Dr. Pan is a California State Senator, Sacramento, and Dr. Reiss is at the Hastings College of the Law, University of California, San Francisco. Their comments on the article by Mohanty et al. were published in Pediatrics (2018;142[5]:e20182009). Dr. Pan authored legislation (Senate Bill 277) to abolish nonmedical exemption. Dr. Reiss’s family owns regular stock in GlaxoSmithKline.


 

FROM PEDIATRICS

The change in policy eliminating nonmedical vaccine exemptions in California (Senate Bill 277) led to a 250% increase in requests for medical exemptions, according to data from interviews with health officials and immunization staff after implementation of the policy.

A stack of books with a gavel and stethoscope on top ©LeventKonuk/Thinkstock.com

In a study published in Pediatrics, Salini Mohanty, DrPH, of the University of Pennsylvania School of Nursing, Philadelphia, and her colleagues conducted semistructured phone interviews with 40 health officers and immunization staff who represented 35 of 61 California heath jurisdictions.

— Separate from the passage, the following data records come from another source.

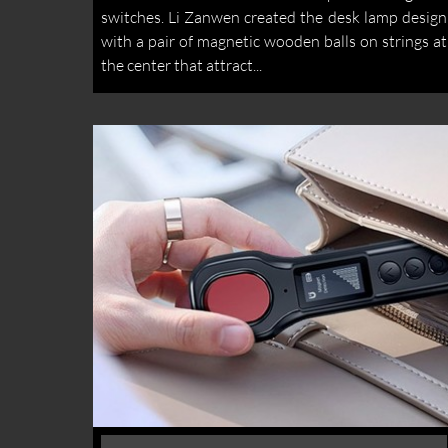
switches. Li Zanwen created the desk lamp design
with a pair of magnetic wooden balls on strings at
the center that attract...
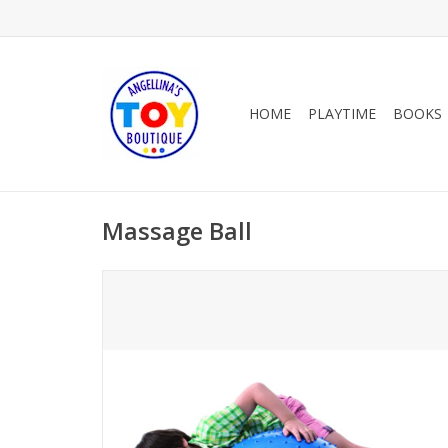
HOME
PLAYTIME
BOOKS
Massage Ball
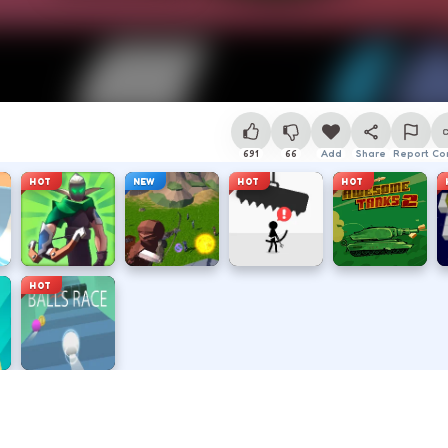
691
66
Add
Share
Report
Co
HOT
NEW
HOT
HOT
HOT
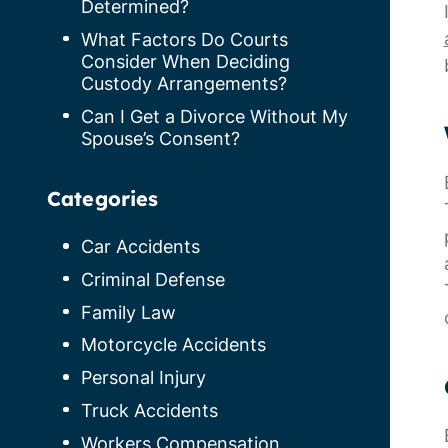
Determined?
What Factors Do Courts
Consider When Deciding
Custody Arrangements?
Can I Get a Divorce Without My
Spouse’s Consent?
Categories
Car Accidents
Criminal Defense
Family Law
Motorcycle Accidents
Personal Injury
Truck Accidents
Workers Compensation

The interviews occurred between August 2017 and September 2017, and participants discussed their experiences with medical exemption requests after the policy change.

Although the percentage of fully vaccinated kindergarten students in California increased from 93% in 2015-2016 to 95% in 2017-2018, and the rate of personal belief exemptions declined, overall medical exemption requests rose 250% from 0.2% in 2015-2016 to 0.7% 2017-2018, the researchers noted.

They identified four main issues based on participant responses: the role of stakeholders, the review of medical exemptions received by schools, the medical exemptions perceived as problematic, and the general frustration and concern over medical exemptions.

Based on the interviews, one concerning subtheme involved reports that some physicians wrote medical exemptions for vaccine-hesitant parents based on conditions such as allergies and autoimmune diseases.

“The Internet provides access to physicians who are willing to sign off on exemptions and to websites used to instruct parents on how to get physicians to approve medical exemptions,” the researchers said.

“Understanding how physicians interpret the law is important because they are writing the medical exemptions,” Dr. Mohanty and her associates noted, and they proposed increased outreach and education of physicians about the law to reduce problematic medical exemptions.

Many health officials expressed frustration with their inability to review medical exemptions submitted directly to schools. In fact, interviewees cited one California jurisdiction that was named in a lawsuit for attempting to track medical exemptions, “which had an impact on other jurisdictions decision to track,” they said.

Officials also expressed concern that parents’ use of medical exemptions to replace personal belief exemptions would reduce herd immunity. Overall, regions with high levels of personal belief exemptions showed the largest increases in medical exemptions after SB277, which could put these regions at increased risk for vaccine-preventable outbreaks, the researchers noted.

There also were reports of physicians “who advertised medical exemptions online for a fee.” Officials also reported “receiving medical exemptions signed by physicians who do not typically treat children (cardiologists, dermatologists, surgeons, and physicians at medical marijuana dispensaries) and by unauthorized nonphysician providers, including nurse practitioners,” Dr. Mohanty and her associates said.

The study findings were limited by several factors including small sample size and potential recall bias, the researchers noted. However, the study is the first to include perspectives of local health officials after a change in vaccine exemption policy.

The National Institutes of Health supported the study. Dr. Mohanty had no financial conflicts to disclose; one coauthor disclosed relationships with Merck, Pfizer, and Walgreens.